All of a sudden the tone of voice changed. “Kevin open up, it's Ms. Lyons.” (My parole officer, whose name is obviously changed.)
Christ! Didn't this woman come by a couple weeks ago? My first instinct was that this probably wouldn't turn out good. With a maniac compulsion to escape any consideration of hers sending me back to prison, I grabbed the magazine, funneled it together, and poured the remaining marijuana right down my gullet; washing it down with stale beer. On her third "open up!" I had kicked the girl awake, and demanded that she take the apple and lighter.
I removed the chair and let her in. "Oh that's why he's taking so long" – she actually said aloud – "he's got a girl with him." She walked in like she owned the place. "Is this your girlfriend?"
Partially awake, tasting like hangover and freshly-cut grass, I muttered a "no, not really" and took the small bottle she was handing me. Mandatory for all those on parole: Random drug tests via piss in a bottle. "One of them, uh?" she asked, telling me to go to the bathroom and pee in the tube while she took a little look around my room.
I peed, put it in a bag, and hoped silently standing in front of the mirror that by the time I had opened the door back up, Ms. "Lyons" would be in my kitchen waiting to ask me how I'm doing. I had to remember, aloud even: the measure did not pass. I should be alright then. We were just “medicating,” after all.
I opened the door. Clarissa was still sitting on the floor, wrapped in blankets and smiling half-heartedly. Poor girl might be traumatized by all this. The PO was standing in the kitchen, and performed her routine "how are you doing" session before leaving me be. I breathed heavily and jumped in the shower and began to scrub away at the stink of irony. It could have turned out a lot worse.
The whole thing really doesn't make any sense to me anyhow. Why, more people should have asked, if marijuana was set to be legalized to those over the age of 21, does Prop 19 penalize persons who are offering to a legal adult? Those between the ages of 18-21 are also subject to have their life destroyed simply for offering cannabis in front of someone under the age of an adult.
Section B reads exactly the same as C, although the responsibility of punishment is now weighing on an 18 year old. That immediately denotes suspicion amongst those who wrote the measure, and assumes that those under 21 will be able to easily acquire large amounts of marijuana, neglecting the main argument for Prop 19: that the element of “playground pushers” will be taken out of society, and it would become difficult for teens to acquire cannabis. Someone stood to gain from this, it seems.
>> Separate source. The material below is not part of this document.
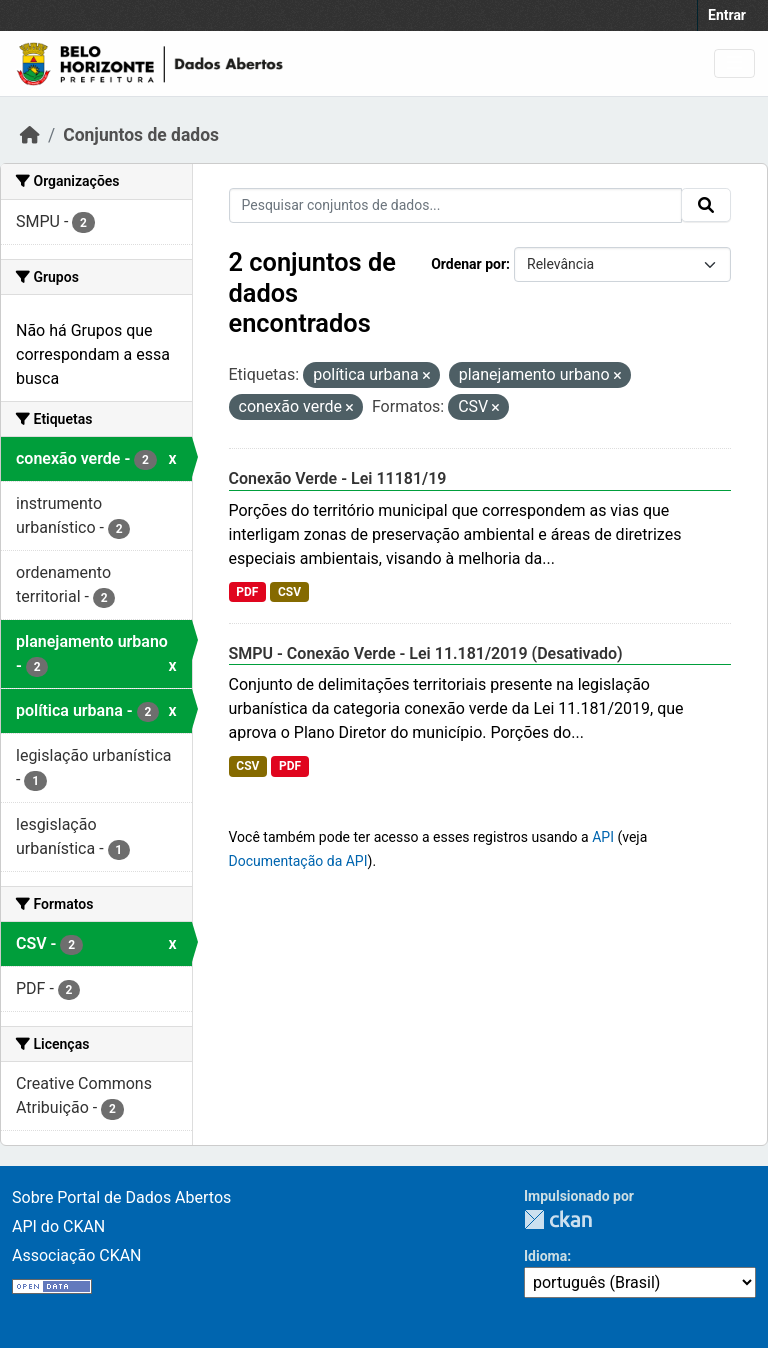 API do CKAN (58, 1226)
From information available on the California Correctional Peace Officer Association's website, there are close to 100,000 people under the age of 20 currently on parole. Marijuana, plus a teenager, plus an underage cousin or nephew, could very well equal another incarceration. I hated that fact. And just found out on the third of November that my endorsement of this measure almost betrayed my efforts. I could have been in jail that day, as could have been many others. Looking back at it now – and only now – I'm glad it didn't pass. I've changed my opinion, slightly, amidst so much personal reassurance. Prop 19 was pseudo-legalization, and nothing we should request as acceptable.
Cannabis did suffer a horrible blow at that year's election, but in the end, the real causality was personal responsibility; substituted yet again with somebody else's idea of morality. It's safe now to assume that the Police State will wage on in one form or another. If it's not the Prison Guards, then it'll be the Police Force. At least it wasn't the Feds, who I was certain were already prepared for “Operation Golden State Takeover.” As for me, am I ashamed? Should I be? Truth be told: Smoking with her is not likely to weigh heavily on my conscience. As a matter of fact, the next cannabis initiative I endorse will include not only 18 year olds, but also the rest of the country.